In [7]:
# ============================================================
# PROJECT: Movie Recommendation System
# TYPE   : Hybrid (Content-Based + Popularity)
# DATA   : TMDB Top Rated Movies (10K)
# AUTHOR : Tirth Desai
# ============================================================


# =========================
# STEP 0: INSTALL & IMPORT
# =========================
!pip install -q kagglehub

import kagglehub
import pandas as pd
import numpy as np
import os
import re

from sklearn.feature_extraction.text import TfidfVectorizer
from sklearn.metrics.pairwise import cosine_similarity

import matplotlib.pyplot as plt
import seaborn as sns


# ============================================================
# 1. PROBLEM DEFINITION & OBJECTIVE
# ============================================================
print("""
--- 1. PROBLEM DEFINITION & OBJECTIVE ---

Project Track:
AI / ML – Recommendation Systems

Problem Statement:
Users often face difficulty in selecting movies from large catalogs.
This project aims to reduce choice paralysis by recommending relevant movies.

Objective:
To build a hybrid movie recommendation system using content-based
filtering and popularity-based ranking.

Real-World Relevance:
Used by platforms like Netflix, IMDb, Prime Video.
""")


# ============================================================
# 2. DATA UNDERSTANDING & PREPARATION
# ============================================================
print("""
--- 2. DATA UNDERSTANDING & PREPARATION ---

Dataset Source:
Public Kaggle Dataset – Top Rated TMDB Movies (10K)

Type:
Public, real-world movie metadata
""")


# ------------------------------------------
# Data Loading
# ------------------------------------------
path = kagglehub.dataset_download("ahsanaseer/top-rated-tmdb-movies-10k")
files = os.listdir(path)

df = pd.read_csv(os.path.join(path, files[0]))
print("Dataset Loaded | Shape:", df.shape)
df.head()


# ------------------------------------------
# Data Cleaning & Column Selection
# ------------------------------------------
df = df[
    ['id', 'title', 'genre', 'original_language',
     'overview', 'popularity', 'vote_average', 'vote_count']
]

df.rename(columns={
    'overview': 'description',
    'vote_average': 'rating',
    'vote_count': 'review_count',
    'original_language': 'language'
}, inplace=True)

df.fillna('', inplace=True)
print("After Cleaning | Shape:", df.shape)

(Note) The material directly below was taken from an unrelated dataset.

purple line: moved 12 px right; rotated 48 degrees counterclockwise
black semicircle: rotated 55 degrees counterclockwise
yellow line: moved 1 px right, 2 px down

# ------------------------------------------
# Feature Engineering
# ------------------------------------------
def clean_text(text):
    text = str(text).lower()
    text = re.sub(r'[^a-zA-Z ]', ' ', text)
    return text

df['tags'] = (
    df['genre'] + ' ' +
    df['description'] + ' ' +
    df['language']
).apply(clean_text)

print("Feature engineering completed (tags created).")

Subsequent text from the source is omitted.